I would prefer that we recreate the Hercules crash that you originally reported. That is what I am most interested in: preventing Hercules from crashing.

Since we are having trouble accomplishing that however, we might be able to determine a likely cause using your current testing procedure. So let's do this:

Do the same thing you did above (that caused the 22 Invalid argument errors), and then enter the Hercules ptt command whenever it occurs. That will display the ptt trace table which might provide a clue to what's going on:

That should display all of the trace entries in the ptt trace table. THAT is what I need to see.

Save the Hercules logfile and post it here.

Thanks.

cfdonatucci commented 2 years ago

Hi. Test done. Hercules didn't crashed and didn't fail, This is the summary:

At this point everything worked perfectly. I couldn't reproduce the failure. I waited for a while, and then went to lunch. When I returned the PC was sleeping. When it was awoken, the connection with zosexplorer failed and the invalid argument error message was issued. I then executed ptt, and after a little while I stopped Hercules.

So now it seems I cannot reproduce what was previously a consistently reproducible error.

Regards.

Fish-Git commented 2 years ago

Hi. Test done. Hercules didn't crashed and didn't fail, This is the summary:

<snip>

Regards.

Thanks. Unfortunately however, the test is no good. You didn't do it correctly. You entered the ptt command too soon: you entered it before the 22 Invalid argument error messages were issued, so the ptt results did not show anything unusual.

I need you to wait until the 22 Invalid argument error(s) is/are issued, and then issue the ptt command.

I've also been thinking: if you previously added a Windows Firewall rule, maybe you need to disable it to reproduce the original problem?

Please try again, being careful to issue the ptt command after the HHC00911E 0:0402 QETH: Error writing to device tun0: 22 Invalid argument error(s) begin occurring.

Thanks.

cfdonatucci commented 2 years ago

I'm going to do the test now. When I enabled the firewall rules the problem was not resolved. The problem was resolved (hold the press, remember?) when I disabled jumbo and Large Send Offload. I disabled the firewall rules. Let's see what happens.

Fish-Git commented 2 years ago

When I enabled the firewall rules the problem was not resolved. The problem was resolved (hold the press, remember?) when I disabled jumbo and Large Send Offload.

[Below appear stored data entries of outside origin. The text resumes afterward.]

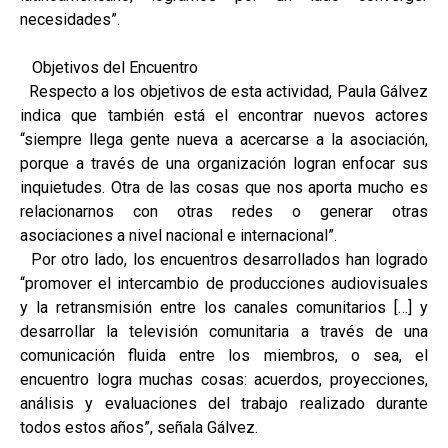
necesidades”.
Objetivos del Encuentro
Respecto a los objetivos de esta actividad, Paula Gálvez
indica que también está el encontrar nuevos actores
“siempre llega gente nueva a acercarse a la asociación,
porque a través de una organización logran enfocar sus
inquietudes. Otra de las cosas que nos aporta mucho es
relacionarnos con otras redes o generar otras
asociaciones a nivel nacional e internacional”.
Por otro lado, los encuentros desarrollados han logrado
“promover el intercambio de producciones audiovisuales
y la retransmisión entre los canales comunitarios […] y
desarrollar la televisión comunitaria a través de una
comunicación fluida entre los miembros, o sea, el
encuentro logra muchas cosas: acuerdos, proyecciones,
análisis y evaluaciones del trabajo realizado durante
todos estos años”, señala Gálvez.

What I remember is, originally, you did not have any special Firewall rules defined. Your Windows Firewall was enabled (which is the default for Windows).

I then recommended that you define a new Firewall rule that would allow any/all packets through (effectively disabling your firewall). I don't recall whether you actually added (defined) such a rule to your Windows Firewall or not, but I do remember that you disabled the Windows Firewall completely, since that was the easiest way to eliminate it as a culprit.

It was sometime after that test (which still failed) that Ian Shorter (@mcisho) noticed your Wireshark trace showed packets trying to be sent that were too large for CTCI-WIN (WinPCap) / Hercules to handle. It was then I recommended disabling Large Send Offload, which, yes, did indeed resolve your problem.

So what I am trying to do is to go back to the way you originally had your system configured that was causing Hercules to crash. If we can recreate your original crash again, then we can see where things might be going wrong. That is what the ptt io qeth 50000 command should do: immediately before Hercules crashes, Hercules will automatically issue the ptt command automatically, so we can see what Hercules was doing.

If we cannot recreate the original crash, then we should try to recreate the "Error writing to device tun0: 22 Invalid argument" error instead (with ptt io qeth 50000 active), and then manually enter the ptt command after the "22 Invalid argument" error(s) start to occur.

Thanks.

cfdonatucci commented 2 years ago

I really don't think the firewall is the issue. I ran tests with the firewall completely disabled and they failed. So far I couldn't make it fail. I'm going to run a last test. I even changed RSED mode from 64 bits to 31 and go back, and nothing.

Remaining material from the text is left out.